Most of the traditional diets of migrants from low-income countries contain large amounts of carbohydrate-rich staple foods, mostly cereal grains. In India, commonly used grains are wheat, rice, sorghum, and pearl millet, with different consumption patterns of these grains in the various parts of the country (24). In an overview from India, the grain and pulse intake is shown to vary in the different states from a little over 300 to almost 600 g/day/Consumption Unit (CU) (33). The main staple in Pakistan and some parts of India is chapatti or roti made from Atta (whole grain wheat) flour; in Bangladesh and Sri Lanka, it is rice (34, 11).
The immigrants from low-income countries in Europe have met an abundance of highly processed foods to which accessibility may be high and nutritional knowledge low (35). A high consumption of highly processed foods, such as burgers, pizzas, French fries, chips, cakes, biscuits, and sweetened breakfast cereals among some immigrant groups have been described (34, 36). The concomitant reduction in whole grains has occurred even for those adhering to traditional staple foods, for example chapatti, by exchanging the traditional Atta flour with white flour. Simmons and Williams found that this habit varied highly between different South Asian groups in Coventry, England, from 29% among Pakistanis to 93% among the Gujaratis (30). A study among Pakistani immigrants in Norway found a relatively low grain intake (190 g/day/adult woman), similar to that of ethnic Norwegians (37), and a large part was commercial Norwegian bread, often made with a very small proportion of whole grain (38).
Many traditional diets contain generous amounts of pulses (22, 33).
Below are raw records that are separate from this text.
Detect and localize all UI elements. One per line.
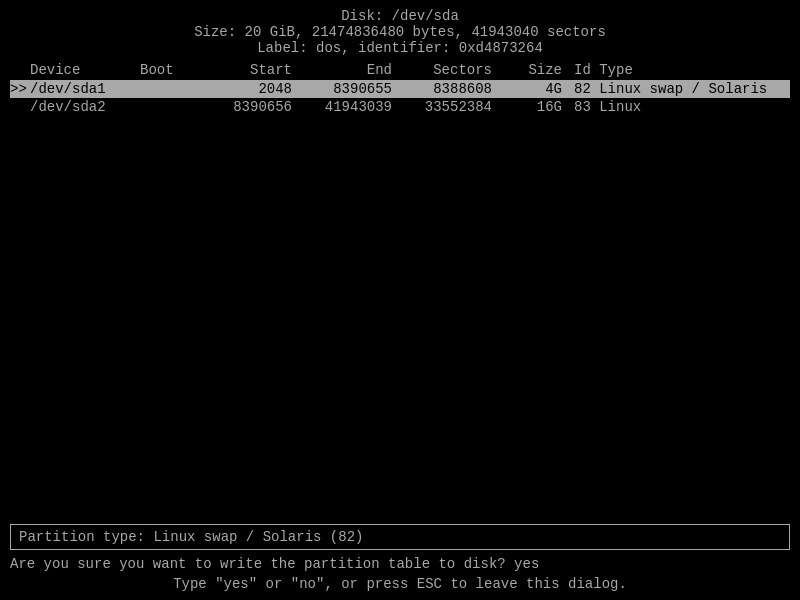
partition-type-text: Partition type: Linux swap / Solaris (82… <box>19 529 363 545</box>
row1-size: 4G <box>500 81 570 97</box>
row2-device: /dev/sda2 <box>30 99 140 115</box>
header-start: Start <box>200 62 300 78</box>
row2-sectors: 33552384 <box>400 99 500 115</box>
row1-device: /dev/sda1 <box>30 81 140 97</box>
header-prefix <box>10 62 30 78</box>
header-id-type: Id Type <box>570 62 770 78</box>
row2-prefix <box>10 99 30 115</box>
table-row[interactable]: /dev/sda2 8390656 41943039 33552384 16G … <box>10 98 790 116</box>
row1-sectors: 8388608 <box>400 81 500 97</box>
table-row[interactable]: >> /dev/sda1 2048 8390655 8388608 4G 82 … <box>10 80 790 98</box>
row1-boot <box>140 81 200 97</box>
header-boot: Boot <box>140 62 200 78</box>
row2-boot <box>140 99 200 115</box>
partition-type-box: Partition type: Linux swap / Solaris (82… <box>10 524 790 550</box>
header-sectors: Sectors <box>400 62 500 78</box>
row2-end: 41943039 <box>300 99 400 115</box>
row2-start: 8390656 <box>200 99 300 115</box>
row1-start: 2048 <box>200 81 300 97</box>
disk-size: Size: 20 GiB, 21474836480 bytes, 4194304… <box>0 24 800 40</box>
disk-label: Label: dos, identifier: 0xd4873264 <box>0 40 800 56</box>
row1-id-type: 82 Linux swap / Solaris <box>570 81 770 97</box>
row2-id-type: 83 Linux <box>570 99 770 115</box>
confirm-text: Are you sure you want to write the parti… <box>10 556 790 572</box>
row2-size: 16G <box>500 99 570 115</box>
row1-end: 8390655 <box>300 81 400 97</box>
row1-prefix: >> <box>10 81 30 97</box>
header-end: End <box>300 62 400 78</box>
disk-title: Disk: /dev/sda <box>0 8 800 24</box>
header-device: Device <box>30 62 140 78</box>
header-size: Size <box>500 62 570 78</box>
instruction-text: Type "yes" or "no", or press ESC to leav… <box>10 576 790 592</box>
The consumption of fruits and vegetables may vary, and are subjected to seasonal variations (33, 35). Some South Asian regions may have very low consumption of fruit and vegetables. For example, a study from India showed that the average consumption of fruit and vegetables varied by state from 56 g/CU/day to 350 g/CU/day (33). Thus, all were below the World Health Organisation (WHO) recommendations of ≥ 400 g/person/day (39). The intake of meat, fish, and dairy products also varies from essentially vegetarian areas to more meat/fish eating areas. However, due to poverty as well as culture or religion, the intake of meat/fish and dairy is often low, even in nonvegetarian areas.
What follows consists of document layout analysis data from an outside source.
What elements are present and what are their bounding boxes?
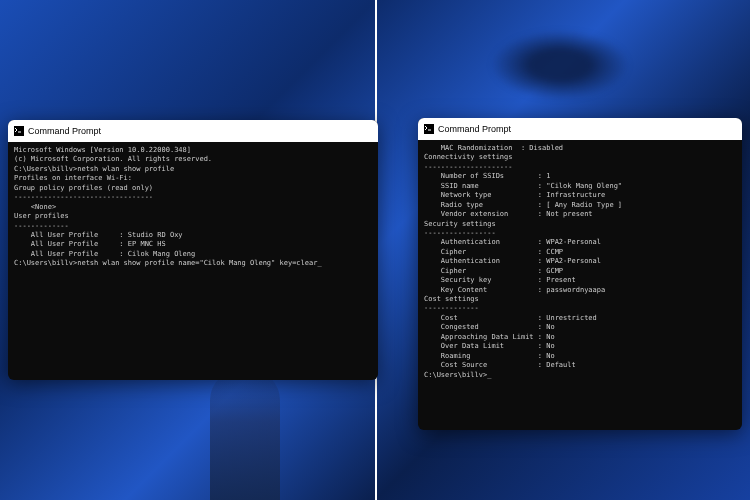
terminal-line: ----------------- <box>424 229 736 238</box>
terminal-line: Radio type : [ Any Radio Type ] <box>424 201 736 210</box>
terminal-line: All User Profile : Cilok Mang Oleng <box>14 250 372 259</box>
terminal-line: Profiles on interface Wi-Fi: <box>14 174 372 183</box>
terminal-line: Authentication : WPA2-Personal <box>424 257 736 266</box>
cmd-icon <box>424 124 434 134</box>
terminal-line: User profiles <box>14 212 372 221</box>
titlebar-right[interactable]: Command Prompt <box>418 118 742 140</box>
terminal-line: Authentication : WPA2-Personal <box>424 238 736 247</box>
terminal-line: Key Content : passwordnyaapa <box>424 286 736 295</box>
command-prompt-window-left[interactable]: Command Prompt Microsoft Windows [Versio… <box>8 120 378 380</box>
cmd-icon <box>14 126 24 136</box>
terminal-line: Number of SSIDs : 1 <box>424 172 736 181</box>
terminal-line: Security key : Present <box>424 276 736 285</box>
terminal-line: Connectivity settings <box>424 153 736 162</box>
terminal-line: C:\Users\billv>_ <box>424 371 736 380</box>
command-prompt-window-right[interactable]: Command Prompt MAC Randomization : Disab… <box>418 118 742 430</box>
terminal-line: Microsoft Windows [Version 10.0.22000.34… <box>14 146 372 155</box>
terminal-line: Cost Source : Default <box>424 361 736 370</box>
terminal-line: Vendor extension : Not present <box>424 210 736 219</box>
terminal-line: C:\Users\billv>netsh wlan show profile <box>14 165 372 174</box>
terminal-line: ------------- <box>14 222 372 231</box>
terminal-line: Over Data Limit : No <box>424 342 736 351</box>
terminal-line: --------------------- <box>424 163 736 172</box>
terminal-output-left[interactable]: Microsoft Windows [Version 10.0.22000.34… <box>8 142 378 273</box>
terminal-line: Security settings <box>424 220 736 229</box>
terminal-line: Network type : Infrastructure <box>424 191 736 200</box>
terminal-line: --------------------------------- <box>14 193 372 202</box>
terminal-line: (c) Microsoft Corporation. All rights re… <box>14 155 372 164</box>
terminal-output-right[interactable]: MAC Randomization : DisabledConnectivity… <box>418 140 742 384</box>
terminal-line: Congested : No <box>424 323 736 332</box>
window-title-left: Command Prompt <box>28 126 101 136</box>
titlebar-left[interactable]: Command Prompt <box>8 120 378 142</box>
terminal-line: <None> <box>14 203 372 212</box>
terminal-line: Group policy profiles (read only) <box>14 184 372 193</box>
window-title-right: Command Prompt <box>438 124 511 134</box>
terminal-line: MAC Randomization : Disabled <box>424 144 736 153</box>
terminal-line: Cost settings <box>424 295 736 304</box>
terminal-line: All User Profile : Studio RD Oxy <box>14 231 372 240</box>
terminal-line: Cipher : CCMP <box>424 248 736 257</box>
terminal-line: Approaching Data Limit : No <box>424 333 736 342</box>
terminal-line: Cost : Unrestricted <box>424 314 736 323</box>
terminal-line: C:\Users\billv>netsh wlan show profile n… <box>14 259 372 268</box>
terminal-line: Cipher : GCMP <box>424 267 736 276</box>
terminal-line: SSID name : "Cilok Mang Oleng" <box>424 182 736 191</box>
terminal-line: All User Profile : EP MNC HS <box>14 240 372 249</box>
terminal-line: ------------- <box>424 304 736 313</box>
terminal-line: Roaming : No <box>424 352 736 361</box>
Among the often reported changes by migrants to high-income countries is a reduction in intake of pulses and an increase in intake of meat and sometimes also of fish. In a study in Oslo, Norway, 45% of Pakistani and 63% of Sri Lankan immigrants reported to have increased their meat intake, while 30% and 45%, respectively, reported to have reduced their intake of beans and lentils (31). They also increased their intake of dairy foods. A qualitative study on Pakistani women indicated that mainly high fat dairy products, such as full fat yoghurts, milk, and cheese were consumed (35). In a study from Britain, Vyas et al. (40) found that lamb and chicken contributed substantially to the energy intake among Pakistani immigrants, whereas pulses were not among the substantial (top 10) contributors to energy intake. Large variations in changes in consumption of vegetables have been described, probably reflecting both the food habits in the country/region of origin and in the new country. Among the Pakistani and Sri Lankan immigrants to Norway, many reported to have increased their consumption of vegetables after migration (31). Osler and Hansen (32) reported a higher vegetable intake among immigrant school children compared to their Danish counterparts. On the contrary, Simmons and Williams (30) reported that South Asians in Coventry ate vegetables less frequently than their European counterparts. The Sri Lankan immigrants in Norway came from areas with traditionally high vegetable consumption, but being refugees from a country in war may explain why they reported increased consumption, despite the fact that vegetables are comparatively more expensive. Pakistani immigrants have reported strong seasonal variations in fruit and vegetable intake in Pakistan (35). Thus, the reported increase may be a reflection of more stable consumption of fruits and vegetables all year around in Norway.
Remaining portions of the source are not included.